An anonymous reader writes: Aberrant treatment of transactions by Bitcoin miners has renewed concerns that Bitcoin as a protocol may need a stronger specification. OpenBSD savior and Bitcoin entrepreneur Mircea Popescu raised this issue back in 2013 that the current attitude of "the code is the spec" was introducing fragility and harming Bitcoin's vital decentralization. While a lot of fuss has been made about the maximum blocksize, perhaps formalizing the protocol and breaking the current mining cartel is a more urgent and serious problem.

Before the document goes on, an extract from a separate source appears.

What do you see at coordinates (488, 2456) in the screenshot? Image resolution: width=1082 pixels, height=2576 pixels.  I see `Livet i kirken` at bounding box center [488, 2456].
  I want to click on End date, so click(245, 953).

The debate going on resurrects many of Datskovskiy's early concerns about Bitcoin's fragility including mining as a necessary bug, but a bug nonetheless.

7 of 80 comments (clear)

  1. Re:How is Bitcoin doing? by Anonymous Coward · · Score: 4, Insightful

    As opposed to every other currency in the world, ever.

  2. Always fun. by fuzzyfuzzyfungus · · Score: 2, Insightful

    It's always entertaining to see the latest episode of 'Bitcoin: rediscovering the reasons behind the various messy hacks that we dislike about more typical currencies...'

  3. Re:How is Bitcoin doing? by Richard_at_work · · Score: 4, Insightful

    It already has reached its (current) limits - you can currently wait up to an hour to have your transaction written into the block chain, which means that at any time during that period the buyer can withdraw the transfer, so you have to delay handing over products until the transaction has actually been written into the block chain.

    Can you imagine having to wait an hour before you can leave the supermarket if Visa didn't authorise a transaction right away?

  4. Why group mining? by Anonymous Coward · · Score: 2, Insightful

    Why is group mining even a thing?
    It seems to be the source of most buttcoin problems.

    Why not rip it out entirely and change the spec around to balance singular nodes?
    Or put a max nodes per group in effect.

  5. Re:The underlying problem appears grave by goombah99 · · Score: 4, Insightful

    Yes one could accept that competing mafia's might be benevolent. But why should they? someone with 51% of the compute can dictate if you can trade bitcoin. That is, if you were to transact something with your keycode, they could prevent it from entering the block chain, thus nullifying your transaction. They can hold the entire system hostage or blackmail individuals.

    --
    Some drink at the fountain of knowledge. Others just gargle.
  6. Re: The underlying problem appears grave by Anonymous Coward · · Score: 2, Insightful

    There are many ways to profit from tanking a currency.

  7. More Formal Specifications Please! by Anonymous Coward · · Score: 2, Insightful

    Yes please a formal specification! I tried implementing Bitcoin but quickly realized the documentation is incomplete and sometimes even incorrect. People keep saying how the protocol is beautiful but honestly these people don't know what they are talking about. It's a big mess to look at that codebase.

    Why do we have specification you might ask? Specifications are a type of contract and as a type of contract they are there to assign blame. It answers the question "Who is violating the specification" when something doesn't go as planned. Which leads me to my next point. It isn't fair to other implementations if the specification is the original Bitcoin client.